Background: First-line treatments for metastatic pancreatic cancer are chemotherapy regimens consisting of 5-fluorouracil or gemcitabine; however, there are no biomarkers to help determine which patients might benefit from which treatment regimens. We aimed to show that microRNAs let-7c and 7d can be used as independent predictive biomarkers for metastatic pancreatic cancer.
Methods: A total of 55 patients who had first-line chemotherapy with FOLFIRINOX or gemcitabine+capecitabine were included. Patients were divided into groups based on let-7c and let-7d levels and chemotherapy treatment as let-7c-7d high FOLFIRINOX, let7c-7d high gemcitabine+capecitabine, let-7c-7d low FOLFIRINOX, and let-7c-7d low gemcitabine+capecitabine. Blood samples were taken from patients before chemotherapy for microRNA let-7c and 7d analysis. MicroRNA isolation was performed using a miRNeasy Serum/Plasma Kit and identified using spectrophotometric measurements. After isolation, microRNA was converted to cDNA using a microRNA cDNA Synthesis Kit with poly (A) polymerase tailing. The expression of microRNA was examined using quantitative real-time polymerase chain reaction.

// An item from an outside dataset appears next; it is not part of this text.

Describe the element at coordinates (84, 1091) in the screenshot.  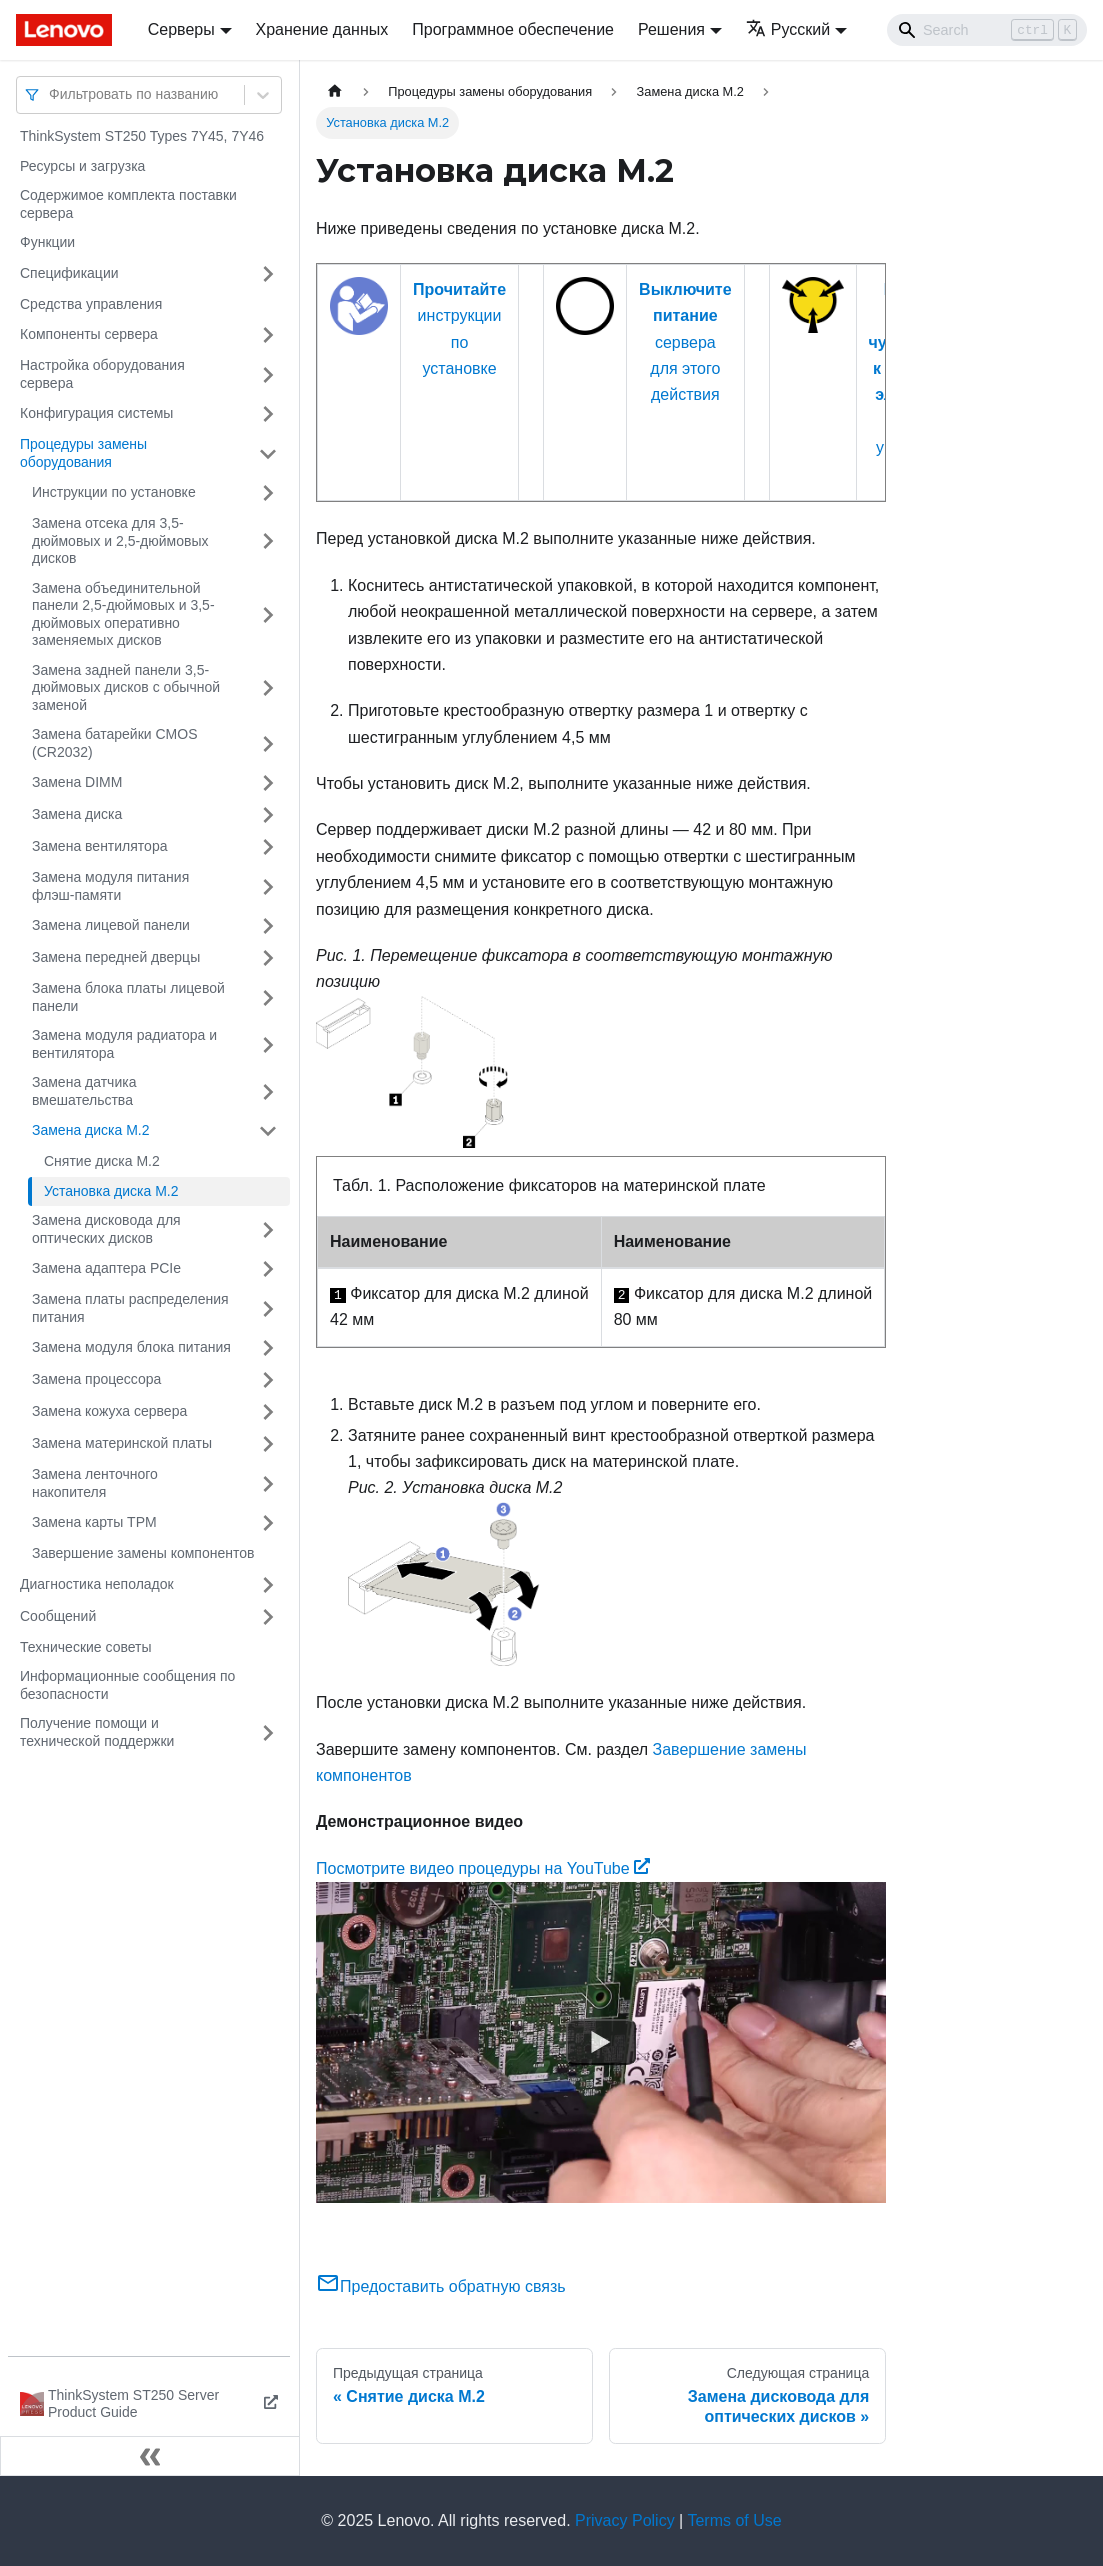 I see `Замена датчика вмешательства` at that location. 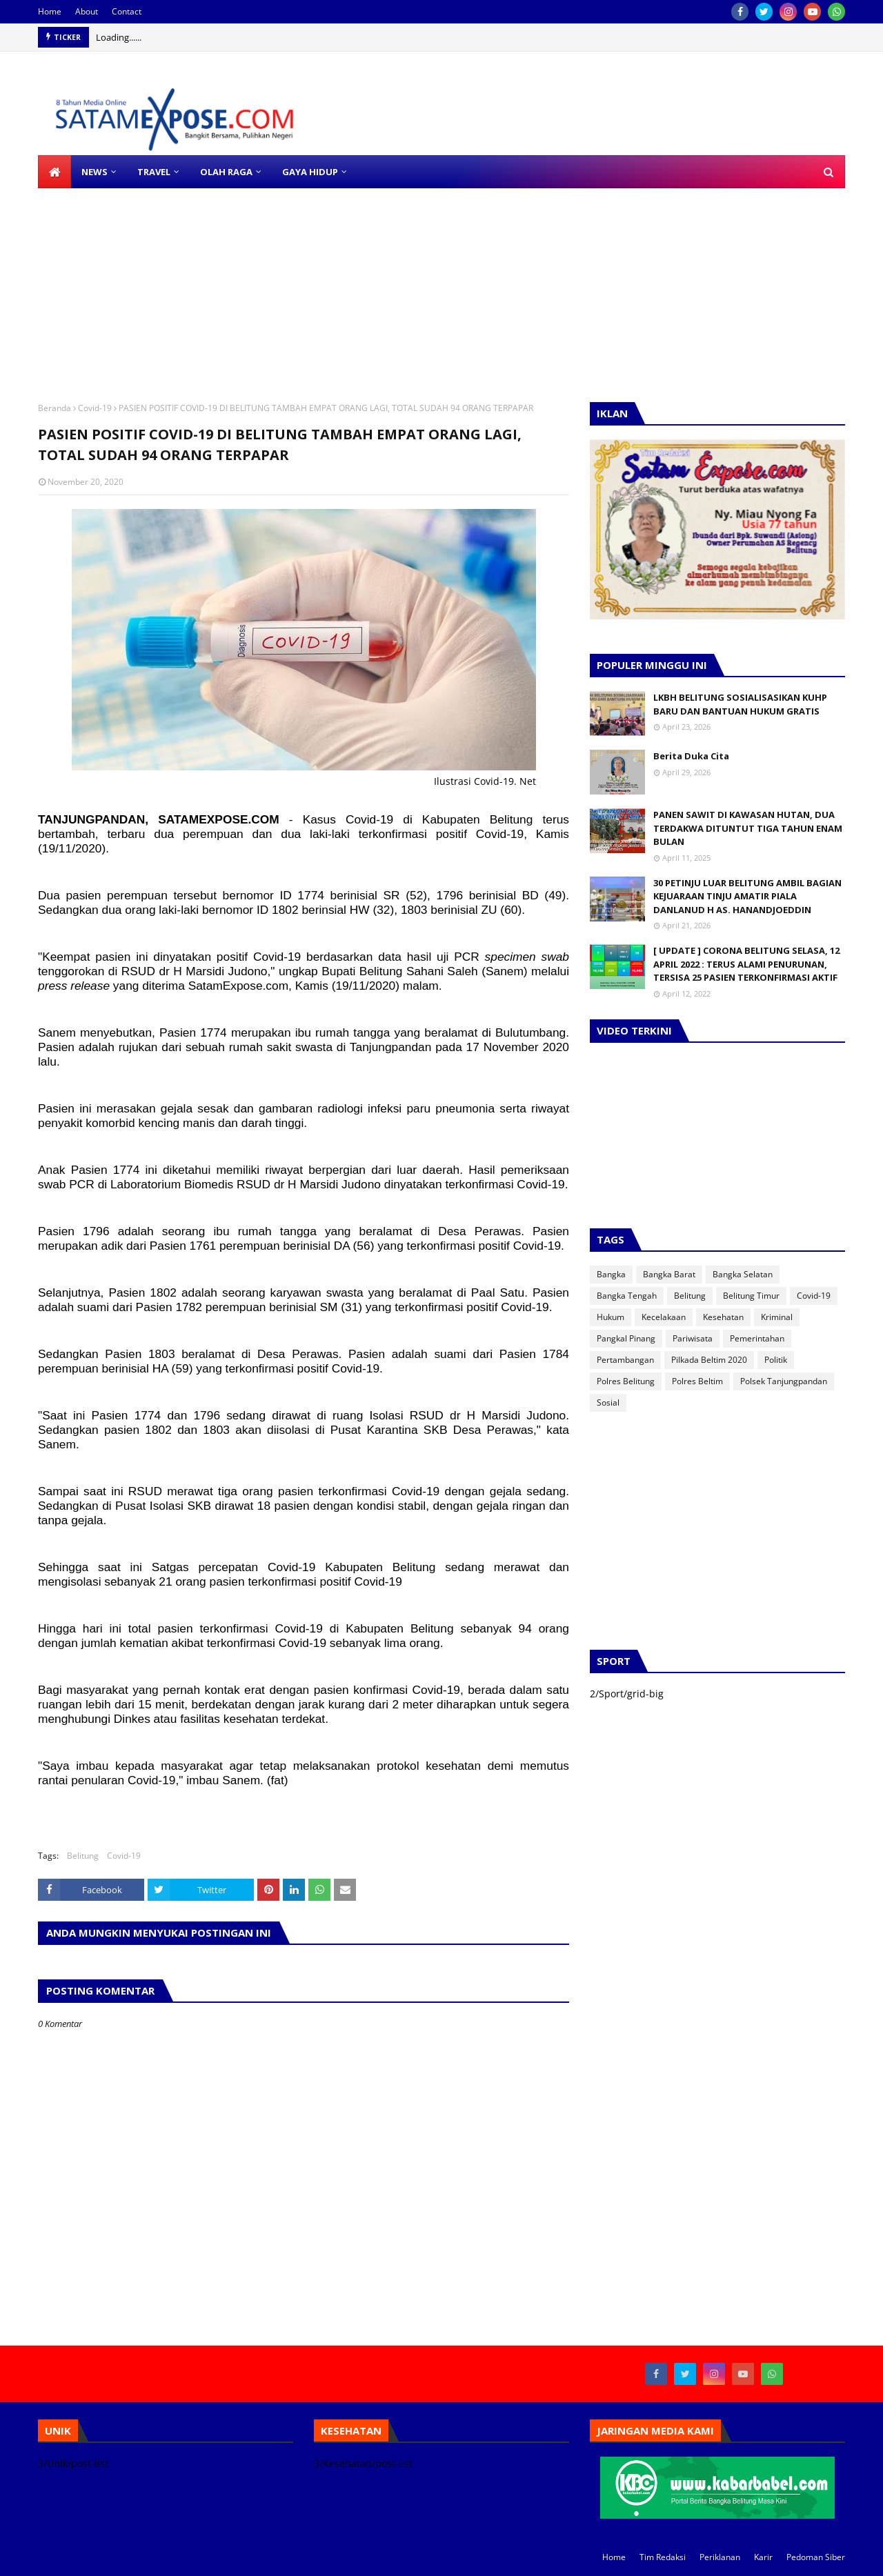  Describe the element at coordinates (664, 1317) in the screenshot. I see `Kecelakaan` at that location.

Results: The overall survival of patients who received FOLFIRINOX treatment with a high let-7c-7d level was statistically significantly longer than those who received gemcitabine+capecitabine with a high let-7c-7d level. In addition, patients with low let-7c expression receiving FOLFIRINOX progressed significantly 2.104 times earlier than patients with high let-7c expression receiving FOLFIRINOX.
Conclusion: The serum MicroRNA let-7c level was found to be an independent predictive biomarker in the FOLFIRINOX treatment group.